Michael Gungor, writer of songs and melter of faces behind the umlauted liturgical post-rock musical collective Gungor, just put his arm around my shoulder and reminded me why I’m doing what I’m doing.

Figuratively, sure, through his just-released book The Crowd, the Critic, and the Muse: A Book for Creators — but the truth is no less real simply for the fact that I can’t name-drop him as a friend friend.

I suppose I was already predisposed to like The Crowd, given my fondness for banjos, harmonized guitar solos, and swelling strings (all of which Gungor has in spades), but I was not prepared for the gut-level response I would have from the opening pages in which Michael describes his burnout and the pain it caused the people he loved the most.
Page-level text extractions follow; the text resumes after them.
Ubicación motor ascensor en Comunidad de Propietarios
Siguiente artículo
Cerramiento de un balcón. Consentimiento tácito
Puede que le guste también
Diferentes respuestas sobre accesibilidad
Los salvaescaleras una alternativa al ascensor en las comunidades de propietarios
Before I go any further, let me recommend this book — for creatives of all stripes (musicians, visual artists, graphic designers), pastors, and church leaders — not for its ability to teach you how to write a killer worship anthem (although Michael could help you with that) or how to get your song onto Christian radio playlists (see Appendix 3: A Snapshot of American Christian Music for help with that), but for the way it ushers in the hope that comes alive when our eyes are opened and we realize our God is here.
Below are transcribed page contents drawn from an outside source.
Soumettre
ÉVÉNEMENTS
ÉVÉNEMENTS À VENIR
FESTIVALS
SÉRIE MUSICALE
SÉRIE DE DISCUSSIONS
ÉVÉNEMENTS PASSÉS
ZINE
We are all creators. Those of us engaged in church work must be reminded of this again & again: We are called to build, rebuild, restore, redeem, and reconcile — to create, not destroy — in partnership with the living Christ all that sin has broken.

The common idea that there are some people who are creative and some who are not is a myth. So on some level, we are all artists. We are all creators.

In our little church community, we try to cultivate the God-given creativity in each of us for the cause of redemption. We believe that when we dream alongside our Creator, restoration becomes reality.

While “art” is notoriously difficult to define, Michael’s words sound a call to the Church to reclaim the God-given power behind it.

Art matters. It is not simply a leisure activity for the privileged or a hobby for the eccentric. It is practical good for the world. The work of the artist is an expression of hope. Art, along with all work is the ordering of creation toward the intention of the creator.

Throughout The Crowd, Michael injects these potentially heavy topics with humor and joy. From his first robot-crafted guitar to his description of  the (I’m still not convinced he’s real) stylings of The Emotron, Michael demonstrates a self-deprecating humor that is often missing from conversations about Art, Purpose, and Meaning.

The Christian music industry might play by “safe for the whole family” formulas but followers of Christ are driven by something much greater than fear:

In this story, my imagination is set free as it envisions the earth as part of the creation that will someday be set free from its bondage to decay. This is a framework in which one can anticipate the arrival of Beauty’s fullness. It is the anticipatory painting of a room that will eventually be lived in. It is the present feeding and clothing of those who are to eventually be clothed and fed. Art is not a distraction from human meaninglessness, but part of the burgeoning newness that gives our existence a hopeful and sacred meaningfulness. It speaks of incarnation. It is a future hope taking root in the present. It is a view that the Creator has not given up on his creation and an invitation to join the sculpting of creation’s dirt into something that God might breathe his very breath into.

Sounds a lot like something John wrote many years ago: “There is no fear in love. But perfect love drives out fear, because fear has to do with punishment. The one who fears is not made perfect in love. We love because he first loved us.” – 1 John 4:18-19

As we seek to love God and God’s people — particularly those of us who are called into various forms of church leadership — we must hold fast to hope. Otherwise, we will burn out, becoming jaded & cynical.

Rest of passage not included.